Lord Hattersley said ‘factional’ attempts to deselect moderate MPs would ‘destroy’ Labour unless Jeremy Corbyn intervened to stop them.

His warning came as the party’s annual conference in Liverpool voted to lower the threshold for local activists seeking to unseat their MP.

The move is likely to trigger a swathe of deselection attempts against moderate MPs. Lord Hattersley, who served as deputy leader in Labour’s wilderness years in the 1980s, said the party could not survive a factional war.
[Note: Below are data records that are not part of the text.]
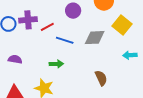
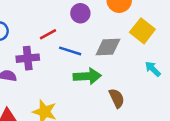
purple cross: (28, 20) -> (28, 58), moved
cyan arrow: (130, 55) -> (153, 69), turned 48
green arrow: (56, 64) -> (87, 76), moved, size x1.5

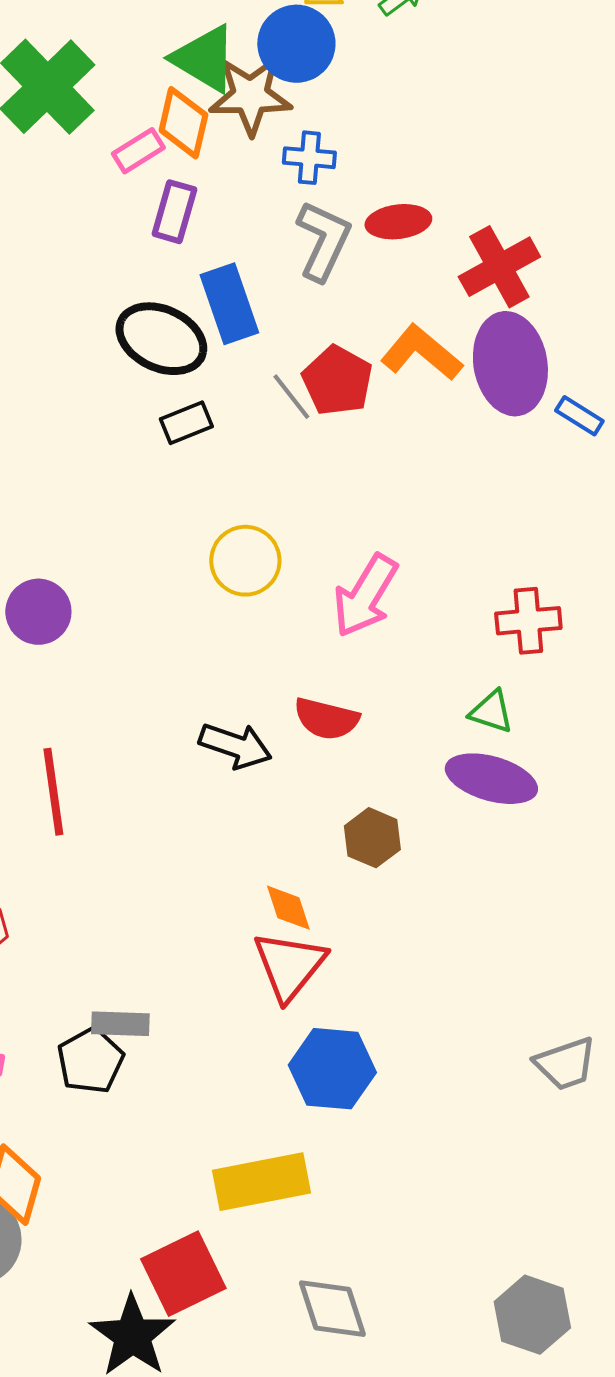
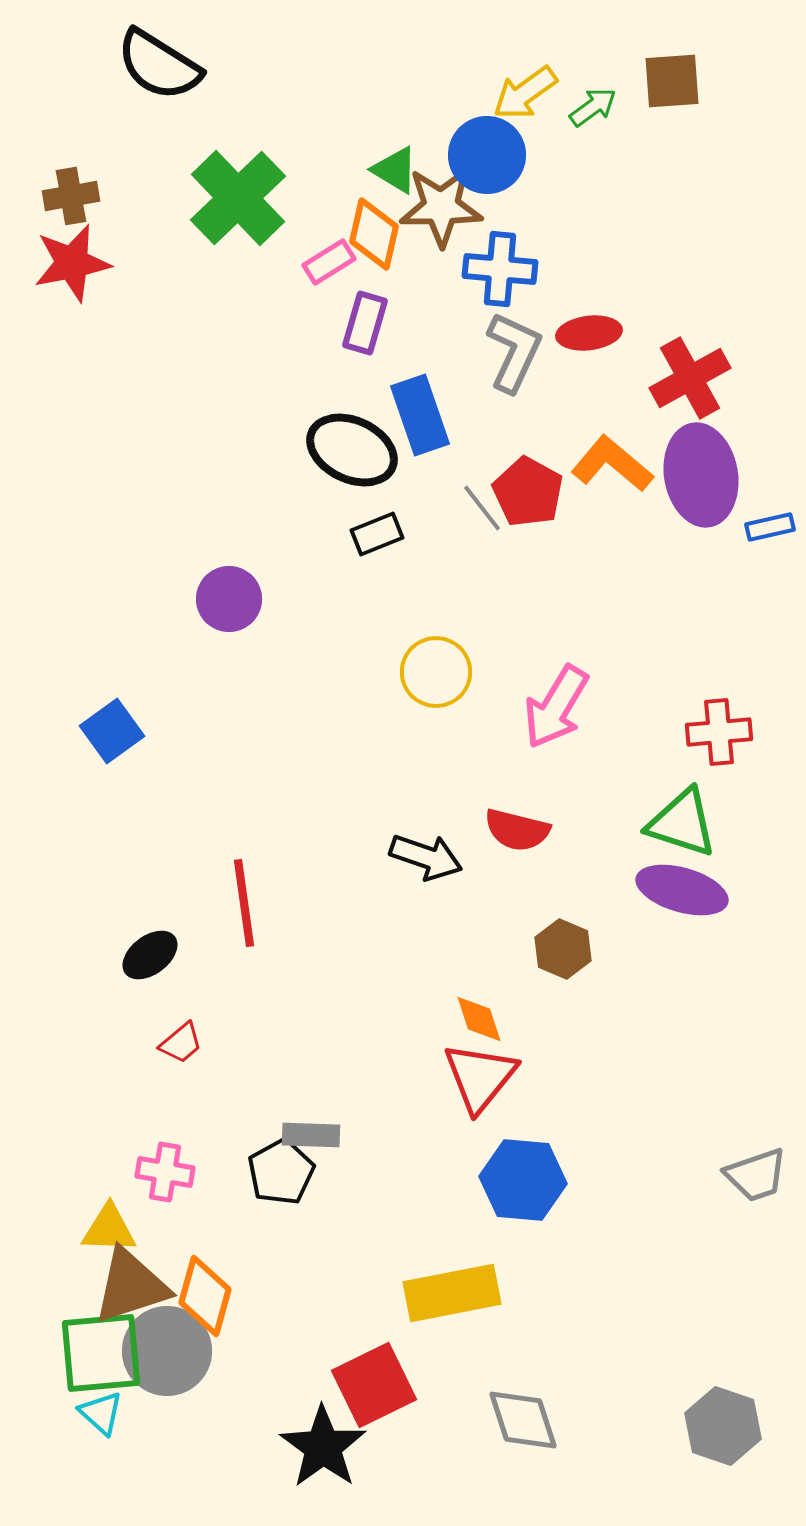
green triangle: (204, 59) -> (395, 170), size x0.7
blue cross: (309, 158) -> (500, 269), size x1.4
blue rectangle: (579, 416) -> (770, 527), turned -45
purple circle: (38, 612) -> (229, 599), moved
green triangle: (491, 712) -> (682, 823), size x1.6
Lord Hattersley said attempts to deselect moderate MPs would ‘destroy’ Labour unless Jeremy Corbyn intervened to stop them

‘What is intolerable, and deeply disruptive, and will destroy the Labour Party, is if the idea of reselection is promoted – one faction trying to get rid of another,’ he told the BBC. ‘That is likely to cause the Labour Party irreparable damage. Certainly that is happening… if it catches on, the Labour Party is in severe trouble. We need the leader of the Labour Party to condemn it.’

Lord Hattersley, who stayed in the party when moderates split to form the SDP in the early 1980s, said: ‘I recognise an incipient split when I see one. All we need for a split is one or two longstanding, responsible, hard-working MPs to be kicked out by factionalism.’

Labour MPs currently face a so-called ‘trigger ballot’ before each general election, but have to fight other candidates only if a majority of local branches call for it. Under the new rule change, backed by the Labour leadership, only a third of local party branches will be needed.

Many activists at the conference wanted to go further and impose mandatory reselections.

Steve Arloff, from Bradford West Labour Party, said: ‘Many sitting MPs who have lost the respect and confidence of local parties cling on to their positions in Parliament with scant regard for the people who work their socks off to put them there. Hundreds of thousands of us members demand that things are done differently.’

Party deputy leader Tom Watson said mandatory reselection would be ‘very destabilising’.

‘We are potentially close to a general election, maybe any day,’ he said.

‘What we don’t want is MPs having to defend their positions in their local areas when they could be campaigning in Parliament.’